FCP X can work "natively" with AVCHD. However, this is not advised. You'll be glad that FCP X offers you to transcode your footage to an intra-frame codec (ProRes), which makes editing much more fluid.

ACVHD is a delivery codec, not really meant for editing. Even Vegas is transcoding that stuff (smart render or what it is called).
 

floh

macrumors 6502
Nov 28, 2011
460
2
Stuttgart, Germany
Almost everything has already been said: VLC can play AVCHD files, but they are actually not meant for playing. You can import them into iMovie as well as FCPX. iMovie will automatically convert them, FCPX can handle them natively if you want it to, or convert them.
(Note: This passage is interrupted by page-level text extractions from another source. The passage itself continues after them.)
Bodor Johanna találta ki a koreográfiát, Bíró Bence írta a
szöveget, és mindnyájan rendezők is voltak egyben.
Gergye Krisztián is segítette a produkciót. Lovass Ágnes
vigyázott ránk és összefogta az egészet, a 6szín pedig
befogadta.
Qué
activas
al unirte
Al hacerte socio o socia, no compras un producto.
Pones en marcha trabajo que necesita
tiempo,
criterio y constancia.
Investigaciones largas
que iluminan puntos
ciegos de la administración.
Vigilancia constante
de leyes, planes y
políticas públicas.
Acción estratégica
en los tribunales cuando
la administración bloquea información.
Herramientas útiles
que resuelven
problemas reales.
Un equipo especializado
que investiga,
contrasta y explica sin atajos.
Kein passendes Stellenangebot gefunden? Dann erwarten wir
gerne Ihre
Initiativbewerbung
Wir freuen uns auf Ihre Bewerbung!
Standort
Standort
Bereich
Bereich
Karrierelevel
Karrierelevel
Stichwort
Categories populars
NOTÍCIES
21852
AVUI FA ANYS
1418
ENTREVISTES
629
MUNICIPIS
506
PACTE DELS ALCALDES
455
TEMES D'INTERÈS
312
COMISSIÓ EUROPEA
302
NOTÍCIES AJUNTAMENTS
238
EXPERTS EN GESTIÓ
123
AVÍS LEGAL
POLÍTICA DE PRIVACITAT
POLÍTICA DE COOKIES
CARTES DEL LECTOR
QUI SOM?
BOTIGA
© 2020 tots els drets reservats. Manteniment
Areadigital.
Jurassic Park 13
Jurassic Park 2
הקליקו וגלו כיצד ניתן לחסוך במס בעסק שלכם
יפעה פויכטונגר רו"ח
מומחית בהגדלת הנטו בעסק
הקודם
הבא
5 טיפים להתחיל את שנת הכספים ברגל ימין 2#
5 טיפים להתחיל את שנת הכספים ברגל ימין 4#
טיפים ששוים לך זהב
cgbier said that it is not advised to use H.264 footage in FCPX for editing, since a lot of frames have to be interpolated and it will challenge your CPU if you skip through stuff quickly and have a fast paced workflow.

However, I want to add that I personally like to split my footage into two types: I usually know what I want to do with the footage when I import it from my camera and can decide directly on import whether I want FCPX to transcode it or not.
If I want to do some major editing, lots of exact cuts and spooling through footage, with effects and compositing applied, and if the project overall is a bigger and more complicated one, I would always convert the footage on import, since it will save me tons of frustration later.
However, I often times have footage (e.g. recording from a concert, some trial shots, interviews, ...) that I know I will just watch once, cut very rough and then export, without a lot of color grading and visual extravaganza. Those kinds of video I usually don't convert and just edit as is. Even my laptop is strong enough for such simple tasks on H.264 codecs, and it saves me lots of disk space (oh my god, HD video files are huge...).